**THE TASK:**
Beneath this task are the entries; from the line with "Yerə son yarpaq düşür!.." through the last one, transcribe every line exactly and nothing else, skipping pictures.

**Records from a data collection:**
-*-*-

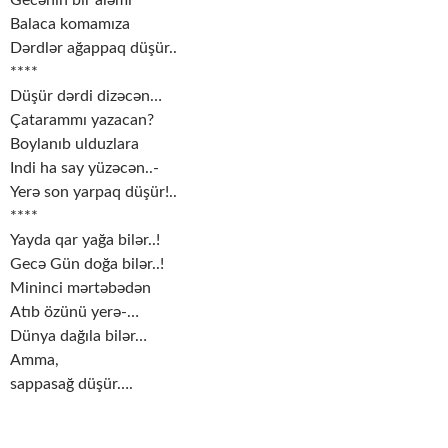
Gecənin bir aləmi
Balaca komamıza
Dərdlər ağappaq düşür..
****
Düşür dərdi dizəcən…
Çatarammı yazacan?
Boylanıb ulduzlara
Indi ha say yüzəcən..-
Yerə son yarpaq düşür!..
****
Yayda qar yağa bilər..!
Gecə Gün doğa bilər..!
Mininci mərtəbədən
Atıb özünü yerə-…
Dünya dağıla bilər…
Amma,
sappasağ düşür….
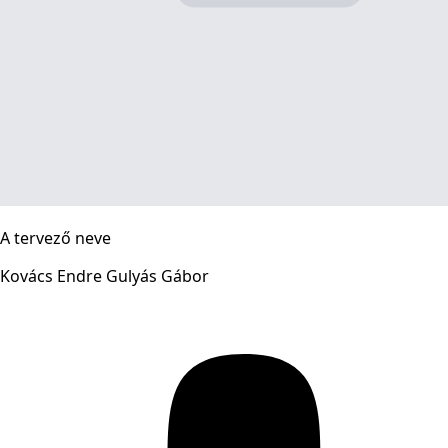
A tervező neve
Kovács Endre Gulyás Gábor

-*-*-

**FINAL ANSWER:**
Yerə son yarpaq düşür!..
****
Yayda qar yağa bilər..!
Gecə Gün doğa bilər..!
Mininci mərtəbədən
Atıb özünü yerə-…
Dünya dağıla bilər…
Amma,
sappasağ düşür….
A tervező neve
Kovács Endre Gulyás Gábor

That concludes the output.